= List of First Lady of Colombia firsts =

This list enumerates the achievements and distinctions of various first ladies of Colombia, since its creation in 1934. It includes distinctions achieved in her previous life and subsequent service to the first lady.

There have been twenty official first ladies and only one of them has died in office.

== María Michelsen de López ==

- First born in Bogotá.
- First with Jewish ancestry.
- First first lady to preside at two non-consecutive administrations.
- First first lady to also be the mother of a president.

== Lorenza Villegas de Santos ==

- The first born in Risaralda.

== Bertha Hernández de Ospina ==

- First former first lady to be a congresswoman.

== María Hurtado de Gómez ==

- First first lady to not complete her term due to her husband's resignation.
== Carolina Correa Londoño ==

- First to become first lady by promotion to the presidency of her husband.
- First first lady granted a Colombian identity card.
- First first lady to vote.

== Bertha Puga de Lleras ==

- First first lady not to have been born in Colombia.
- First first lady to actively conduct politics.

== Susana López de Valencia ==

- First first lady to live in Casa de Nariño.
- First first lady to die in Casa de Nariño.
- First first lady to die in office.

== Cecilia de la Fuente de Lleras ==

- First first lady to be born in Spain.
- First first lady to receive the Order of Boyacá.
== María Cristina Arango de Pastrana ==

- First first lady to live to see a son become president.
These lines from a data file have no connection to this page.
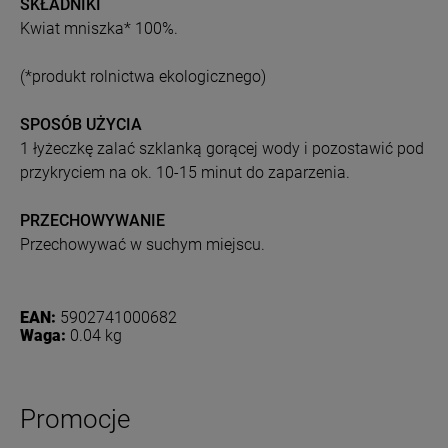
SKŁADNIKI
Kwiat mniszka* 100%.
(*produkt rolnictwa ekologicznego)
SPOSÓB UŻYCIA
1 łyżeczkę zalać szklanką gorącej wody i pozostawić pod
przykryciem na ok. 10-15 minut do zaparzenia.
PRZECHOWYWANIE
Przechowywać w suchym miejscu.
EAN:
5902741000682
Waga:
0.04 kg
Promocje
== Cecilia Caballero Blanco ==

- First first Lady to receive the distinction of Lady Grand Cross of the Order of Isabella the Catholic.
- First First Lady to be declared Woman of the Year.
- First First Lady to reach 100 years.

== Nydia Quintero ==

- First first lady to divorce.
- First first lady to be born in Neiva, Tolima
- First first lady of Lebanese descent.

== Rosa Álvarez de Betancur ==

- First first lady to be born in Medellin.

== Carolina Isakson de Barco ==

- First first lady to be born in the United States.
- First first lady to be fluent in a Germanic language.
- First first lady to be a non-native speaker of Spanish.
- First first lady to graduate with a Bachelor of Arts.

== Ana Milena Muñoz de Gaviria ==

- First first lady to be born in Pereira.
- First first lady to be an Economist.
== Jacquin Strouss de Samper ==

- First first lady to be a historian.

== Nohra Puyana de Pastrana ==

- First first lady to have previously been first lady of Bogotá.
- First first lady to serve at the end of the century and at the beginning of another century.
== Lina Moreno de Uribe ==

- First first lady to serve two consecutive terms.
- First first lady to travel abroad under the figure of ambassador on mission.
== María Clemencia de Santos ==

- First first lady to be born in Bucaramanga
- First first lady to have been private secretary of the ministry of telecommunications.

== María Juliana Ruiz ==

- First first lady to have a master's degree in law.
== Verónica Alcocer ==

- First first lady to be born in Sucre.
- First first lady to be married to a divorcé.
- First first lady to attend the Carnival of Barranquilla
- First first lady in office to attend Congress.
- First First Lady to attend the state funeral of a British monarch
- First First Lady to attend the funeral of a Prime Minister of Japan
- First first lady to attend an audience with the pope alone.
- First First Lady to attend a coronation of a British monarch.